A Traitor to Memory



He sank back in his chair and, like me, looked over at the dog who so wanted our attention. He said, “No place for a creature with complicated needs,” and I couldn't tell if he was referring to the animal, to himself, to me, or to my sister. “At first it was her heart. An atrioseptal defect, it was called. It wasn't long—just after her birth—when we knew from her colour and her pulse that there was trouble. So they performed an operation on her and we thought, Right. That's taken care of the problem. But then it was her stomach: duodenal stenosis. Very common among Down's children, we were told. As if her being Down's in the first place was as minor an issue as the poor creature having a wandering eye. More surgery then. After that, imperforate anus. Hmm, we were told, this particular little one appears to be at the farthest extreme of the syndrome. So many problems. Let's see if we can cut her open again. And again. And again. And then give her hearing aids. And bottles of medicine. And of course, we can only hope she'll be happy to have her body invaded and probed and rearranged on a regular basis till we get her sorted out.”

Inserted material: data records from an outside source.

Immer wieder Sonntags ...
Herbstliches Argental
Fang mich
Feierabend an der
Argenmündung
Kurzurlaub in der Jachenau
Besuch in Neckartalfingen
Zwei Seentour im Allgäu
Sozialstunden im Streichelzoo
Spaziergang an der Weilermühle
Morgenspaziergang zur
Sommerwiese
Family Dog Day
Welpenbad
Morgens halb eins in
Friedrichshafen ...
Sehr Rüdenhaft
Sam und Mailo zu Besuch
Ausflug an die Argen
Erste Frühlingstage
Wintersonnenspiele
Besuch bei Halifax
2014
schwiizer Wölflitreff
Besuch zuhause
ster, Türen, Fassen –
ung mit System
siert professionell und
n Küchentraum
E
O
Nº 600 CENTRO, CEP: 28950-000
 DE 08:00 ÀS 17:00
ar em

“Dad …” I wanted to prevent the rest. He'd said enough. He'd gone through enough: not only to have lived through her suffering but also to have lived through her death. And before that death, to have borne his own grief, my mother's, and no doubt his parents' …





Before I could finish what I'd wanted to say to him, I heard my grandfather all at once again. I felt the breath leave me as if I'd taken a punch to the gut, but I had to ask. I said, “Dad, how did Granddad cope with all this?”





“Cope? He wouldn't attend the trial. He—”





“I don't mean the trial. I mean Sonia. How she … how she was.”





And I can hear him, Dr. Rose. I can hear him howling as he always howled—Lear-like—although the storm that raged round him was not of the moors but of his own mind. Freaks! he's shouting. You're capable of giving me nothing but freaks! There's spittle at the corners of his mouth, and although my grandmother takes his arm and murmurs his name, he hears and is aware of nothing but the wind and the rain and the thunder in his head.

Dad said, “Your grandfather was a troubled man, Gideon. But a great and good man. His demons were fierce, but so was his battle against them.”





“Did he love her?” I asked. “Did he hold her? Did he play with her? Did he think of her as his grandchild?”





“Sonia was ill for a great part of the time she was with us. She was very fragile.”





“So he didn't, did he?” I asked my father. “He didn't … anything.”





Dad made no reply. Instead, he rose and walked to the railing. The Old English sheep dog yelped in near soundlessness, pawing at his own rails with an eagerness that was as obvious as it was pathetic. “Why do they do that to animals?” Dad said. “For the love of God, it's so bloody unnatural. If people want a pet, they should accommodate the pet. If they don't, they should damn well get rid of it.”





“You aren't going to tell me, are you?” I asked him. “About Granddad and Sonia. You aren't going to tell me.”





“Your grandfather was who your grandfather was,” my father replied. And that was the end of it.

8





LIBERTY NEALE KNEW that if she'd only had the luck to meet Rock Peters somewhere in Mexico and to marry him there, she wouldn't have been in her current position because she could have divorced the creep in a micro-flash and that would have been the end of it. But no, she hadn't met him in Mexico. She hadn't even gone to Mexico. She'd come to England because she'd been such a total zero in foreign language in high school that England was the closest place to California that resembled a foreign country, where people spoke a language that Libby understood. Canada hardly counted.